Voici le parcours complet pour devenir installateur domotique professionnel.
Les compétences nécessaires
- Électricité : câblage, normes NF C 15-100, tableaux électriques
- Réseaux informatiques : Ethernet, Wi-Fi, TCP/IP, VLAN, pare-feu
- Protocoles domotiques : KNX, Zigbee, Z-Wave, DALI, Modbus
- Programmation : configuration des automates, scénarios, interfaces utilisateur
- Relation client : écoute des besoins, conseil, formation à l'utilisation
Les formations disponibles
BTS Fluides Énergies Domotique (FED)
Formation de référence en 2 ans après le bac. L'option C "Domotique et bâtiments communicants" couvre la conception, l'installation et la maintenance des systèmes domotiques. C'est le diplôme le plus adapté au métier.

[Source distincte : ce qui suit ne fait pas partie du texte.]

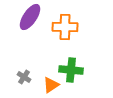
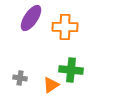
purple ellipse: moved 1 px right, 1 px down
gray cross: moved 4 px left, 1 px down; rotated 24 degrees counterclockwise
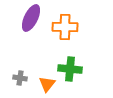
purple ellipse: rotated 8 degrees counterclockwise
green cross: moved 1 px left, 1 px up
orange triangle: moved 4 px left, 1 px up; rotated 18 degrees counterclockwise
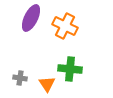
orange cross: moved 1 px up; rotated 25 degrees clockwise
orange triangle: rotated 12 degrees counterclockwise
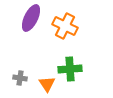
green cross: rotated 10 degrees counterclockwise
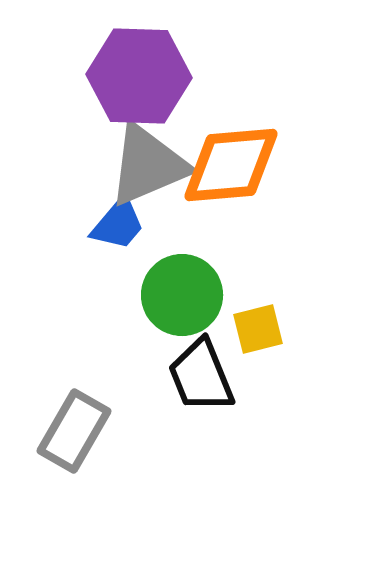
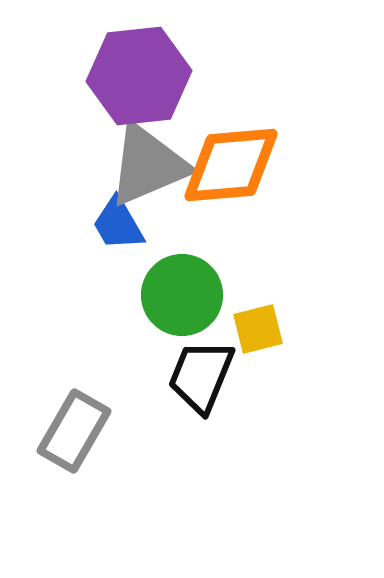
purple hexagon: rotated 8 degrees counterclockwise
blue trapezoid: rotated 110 degrees clockwise
black trapezoid: rotated 44 degrees clockwise
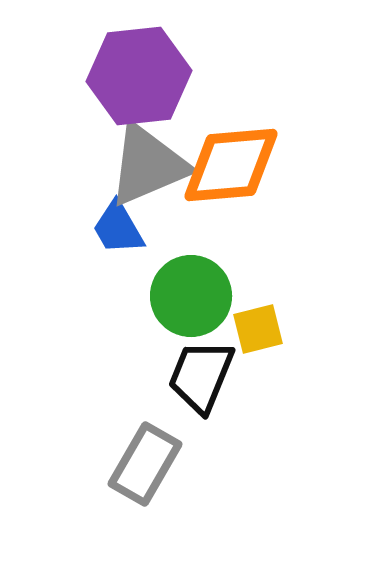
blue trapezoid: moved 4 px down
green circle: moved 9 px right, 1 px down
gray rectangle: moved 71 px right, 33 px down
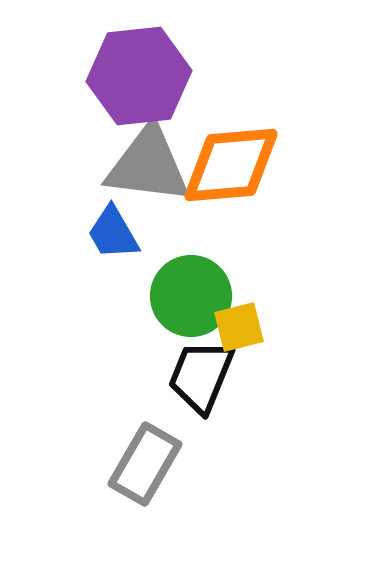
gray triangle: rotated 30 degrees clockwise
blue trapezoid: moved 5 px left, 5 px down
yellow square: moved 19 px left, 2 px up
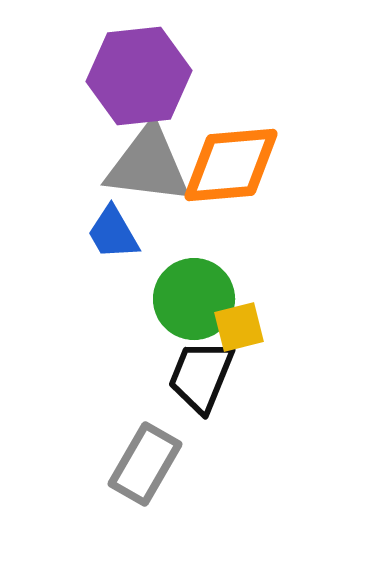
green circle: moved 3 px right, 3 px down
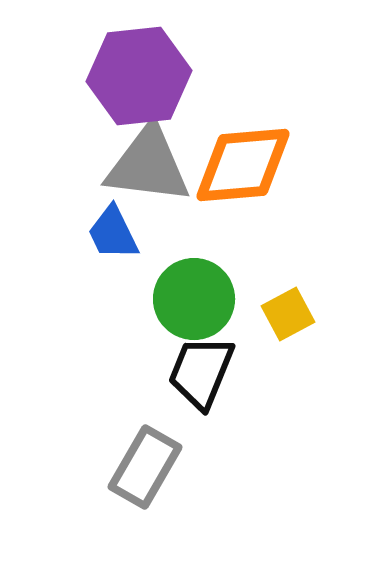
orange diamond: moved 12 px right
blue trapezoid: rotated 4 degrees clockwise
yellow square: moved 49 px right, 13 px up; rotated 14 degrees counterclockwise
black trapezoid: moved 4 px up
gray rectangle: moved 3 px down
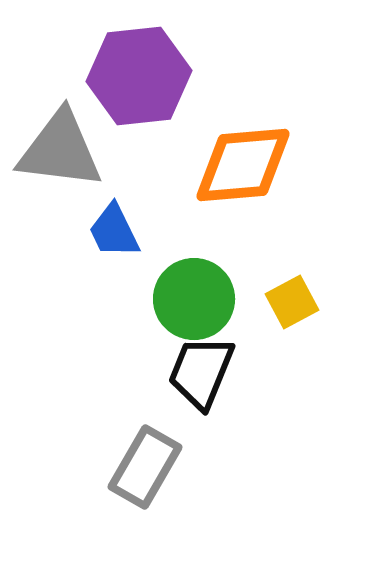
gray triangle: moved 88 px left, 15 px up
blue trapezoid: moved 1 px right, 2 px up
yellow square: moved 4 px right, 12 px up
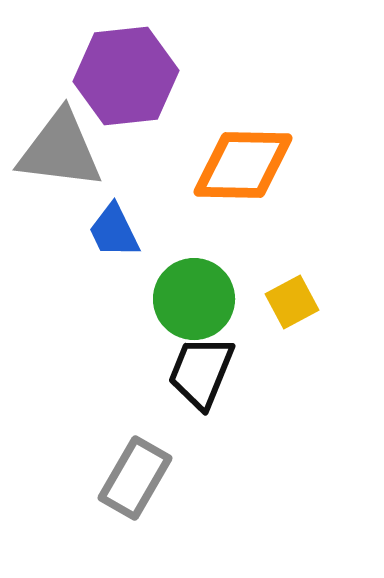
purple hexagon: moved 13 px left
orange diamond: rotated 6 degrees clockwise
gray rectangle: moved 10 px left, 11 px down
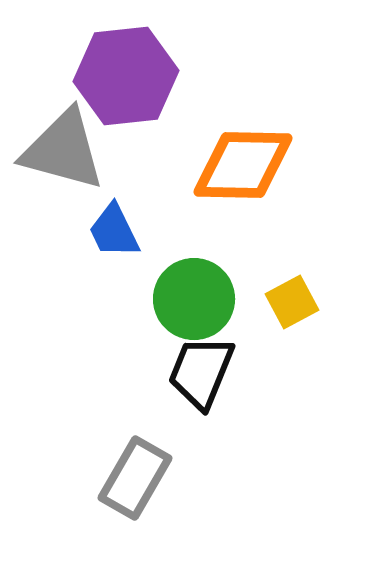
gray triangle: moved 3 px right; rotated 8 degrees clockwise
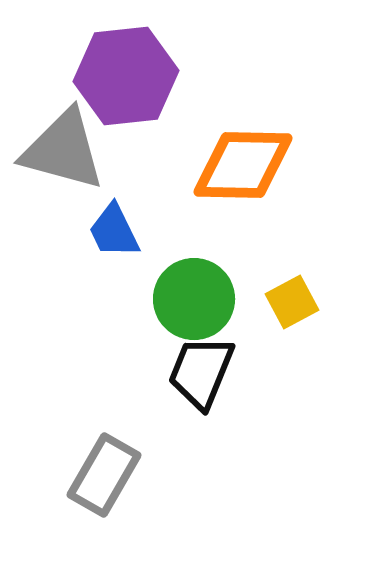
gray rectangle: moved 31 px left, 3 px up
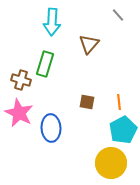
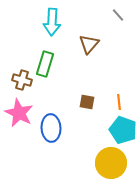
brown cross: moved 1 px right
cyan pentagon: rotated 24 degrees counterclockwise
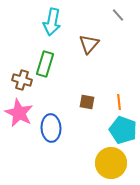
cyan arrow: rotated 8 degrees clockwise
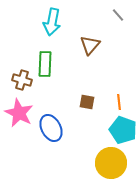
brown triangle: moved 1 px right, 1 px down
green rectangle: rotated 15 degrees counterclockwise
blue ellipse: rotated 24 degrees counterclockwise
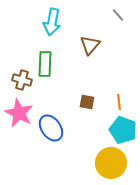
blue ellipse: rotated 8 degrees counterclockwise
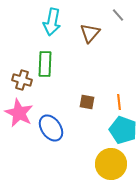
brown triangle: moved 12 px up
yellow circle: moved 1 px down
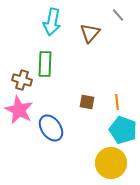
orange line: moved 2 px left
pink star: moved 3 px up
yellow circle: moved 1 px up
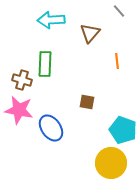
gray line: moved 1 px right, 4 px up
cyan arrow: moved 1 px left, 2 px up; rotated 76 degrees clockwise
orange line: moved 41 px up
pink star: rotated 16 degrees counterclockwise
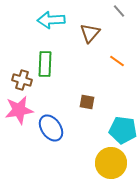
orange line: rotated 49 degrees counterclockwise
pink star: rotated 20 degrees counterclockwise
cyan pentagon: rotated 12 degrees counterclockwise
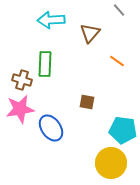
gray line: moved 1 px up
pink star: moved 1 px right, 1 px up
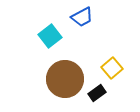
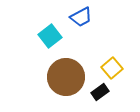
blue trapezoid: moved 1 px left
brown circle: moved 1 px right, 2 px up
black rectangle: moved 3 px right, 1 px up
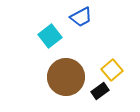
yellow square: moved 2 px down
black rectangle: moved 1 px up
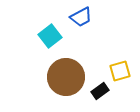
yellow square: moved 8 px right, 1 px down; rotated 25 degrees clockwise
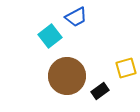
blue trapezoid: moved 5 px left
yellow square: moved 6 px right, 3 px up
brown circle: moved 1 px right, 1 px up
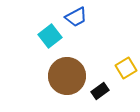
yellow square: rotated 15 degrees counterclockwise
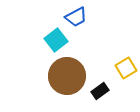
cyan square: moved 6 px right, 4 px down
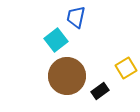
blue trapezoid: rotated 130 degrees clockwise
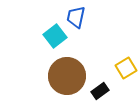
cyan square: moved 1 px left, 4 px up
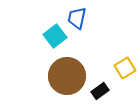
blue trapezoid: moved 1 px right, 1 px down
yellow square: moved 1 px left
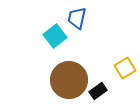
brown circle: moved 2 px right, 4 px down
black rectangle: moved 2 px left
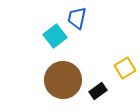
brown circle: moved 6 px left
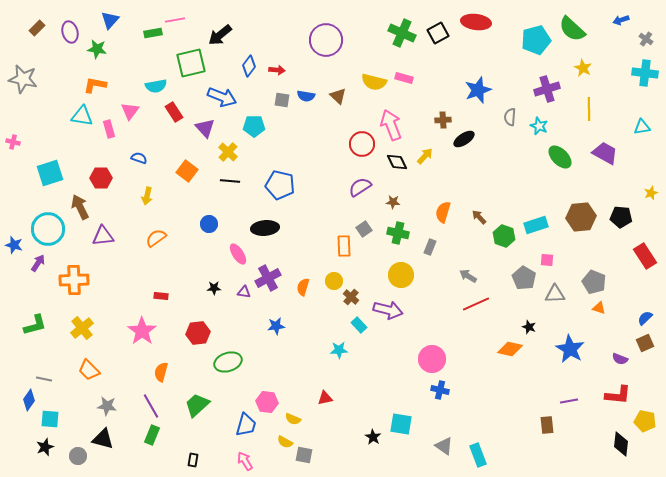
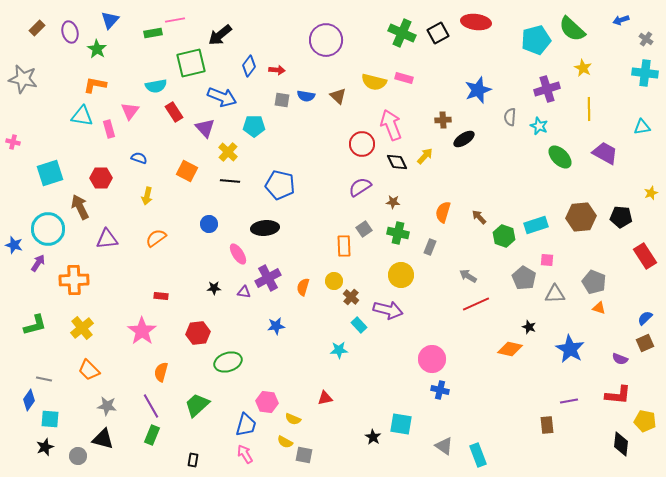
green star at (97, 49): rotated 24 degrees clockwise
orange square at (187, 171): rotated 10 degrees counterclockwise
purple triangle at (103, 236): moved 4 px right, 3 px down
pink arrow at (245, 461): moved 7 px up
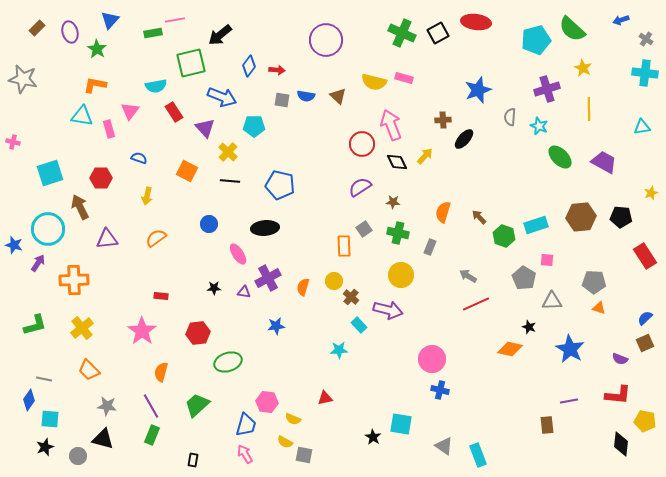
black ellipse at (464, 139): rotated 15 degrees counterclockwise
purple trapezoid at (605, 153): moved 1 px left, 9 px down
gray pentagon at (594, 282): rotated 20 degrees counterclockwise
gray triangle at (555, 294): moved 3 px left, 7 px down
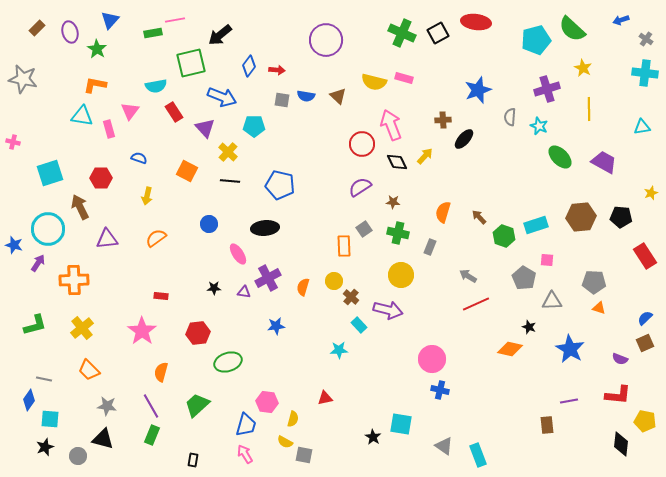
yellow semicircle at (293, 419): rotated 98 degrees counterclockwise
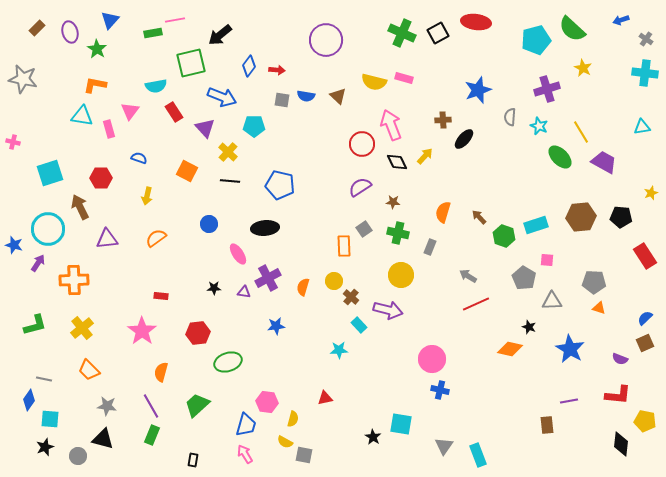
yellow line at (589, 109): moved 8 px left, 23 px down; rotated 30 degrees counterclockwise
gray triangle at (444, 446): rotated 30 degrees clockwise
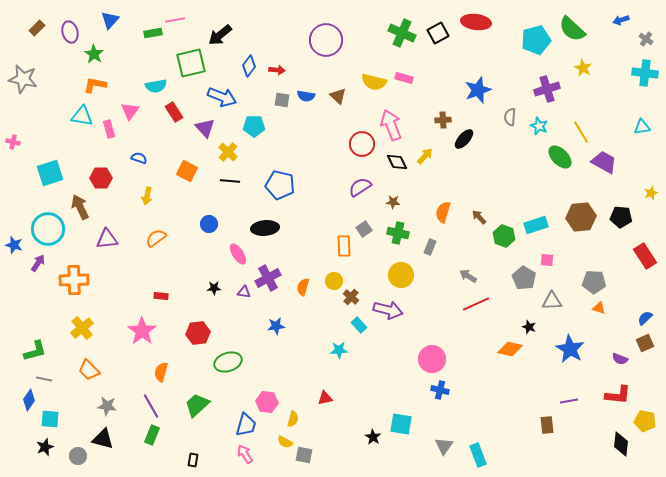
green star at (97, 49): moved 3 px left, 5 px down
green L-shape at (35, 325): moved 26 px down
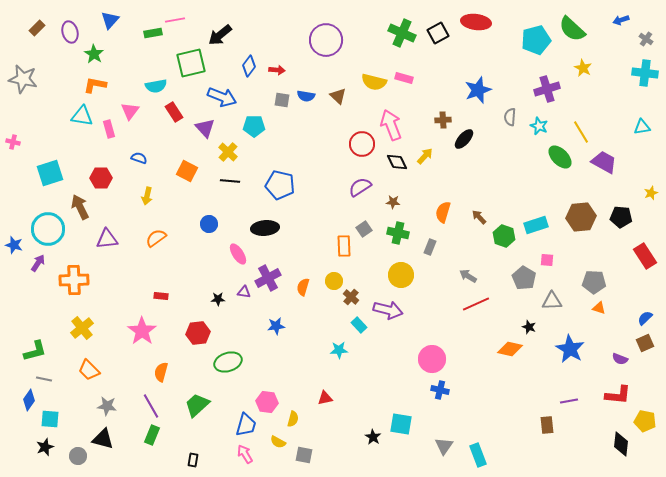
black star at (214, 288): moved 4 px right, 11 px down
yellow semicircle at (285, 442): moved 7 px left
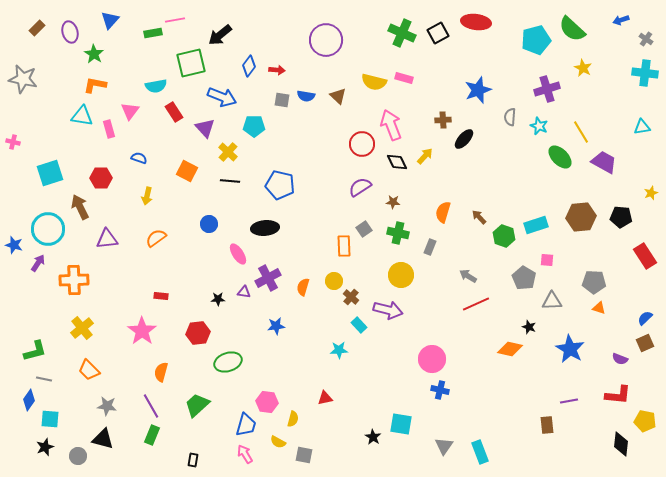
cyan rectangle at (478, 455): moved 2 px right, 3 px up
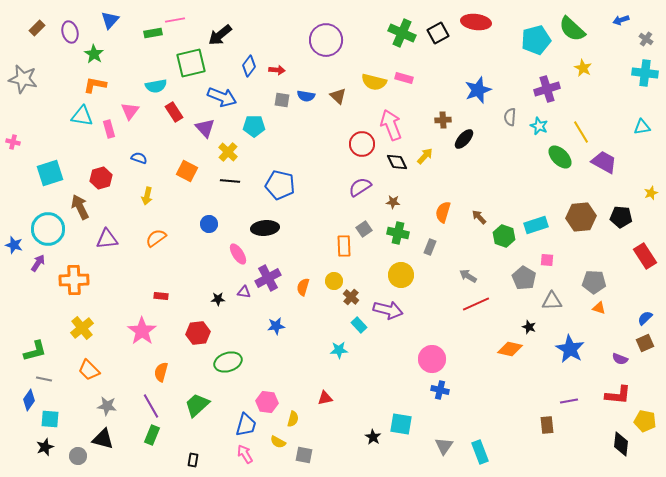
red hexagon at (101, 178): rotated 15 degrees counterclockwise
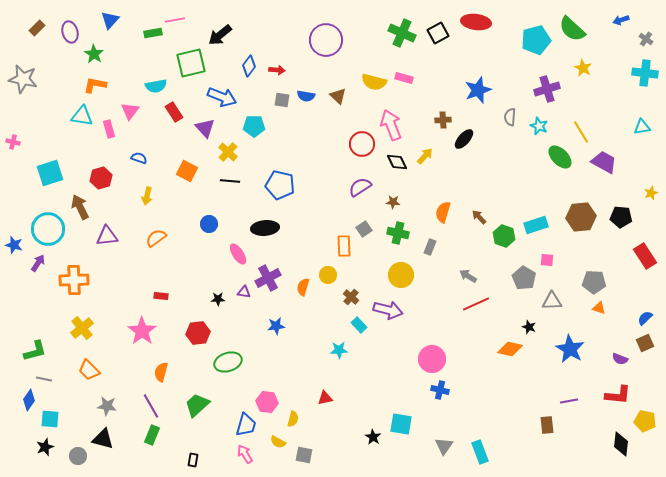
purple triangle at (107, 239): moved 3 px up
yellow circle at (334, 281): moved 6 px left, 6 px up
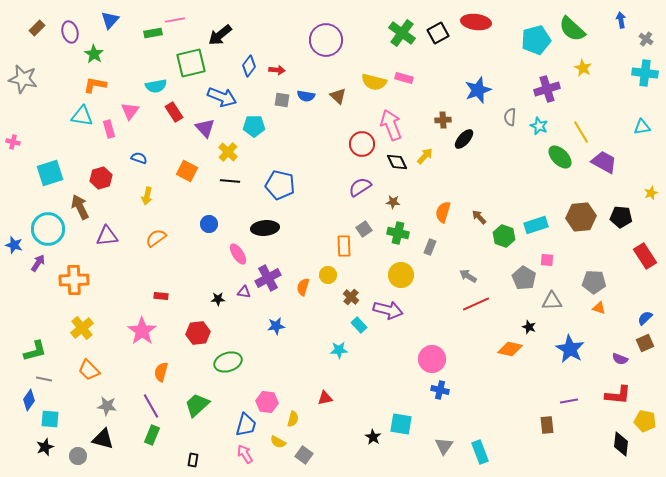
blue arrow at (621, 20): rotated 98 degrees clockwise
green cross at (402, 33): rotated 12 degrees clockwise
gray square at (304, 455): rotated 24 degrees clockwise
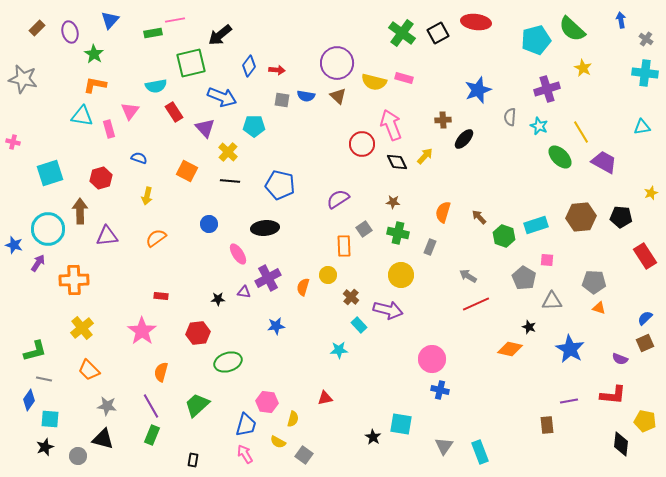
purple circle at (326, 40): moved 11 px right, 23 px down
purple semicircle at (360, 187): moved 22 px left, 12 px down
brown arrow at (80, 207): moved 4 px down; rotated 25 degrees clockwise
red L-shape at (618, 395): moved 5 px left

Licence professionnelle Domotique
En 1 an après un BTS ou un DUT, elle approfondit les compétences en intégration de systèmes et en gestion de projet. Plusieurs universités et IUT proposent cette formation.
Certification KNX Partner
La certification KNX est le standard mondial du bâtiment intelligent. La formation de 5 jours (dispensée par des centres agréés KNX) est un atout majeur pour exercer dans le haut de gamme résidentiel et tertiaire.
Le marché de l'emploi
La demande explose : maisons connectées, bâtiments intelligents, rénovation énergétique assistée par la domotique. Les installateurs qualifiés sont rares et très recherchés. Un technicien domotique junior trouve un emploi en quelques semaines.
Salaires et perspectives
- Technicien junior : 2 000 à 2 500 euros brut/mois
- Technicien confirmé : 2 500 à 3 500 euros brut/mois
- Chef de projet : 3 500 à 5 000 euros brut/mois
- Indépendant : 40 000 à 80 000 euros CA/an, avec potentiel de croissance
Créer son entreprise d'installation domotique
L'installation domotique est soumise à la qualification électrique si elle inclut des travaux sur le réseau électrique. L'investissement initial est modéré : outillage électrique (2 000-5 000 euros), matériel de test réseau (500-1 500 euros) et véhicule utilitaire.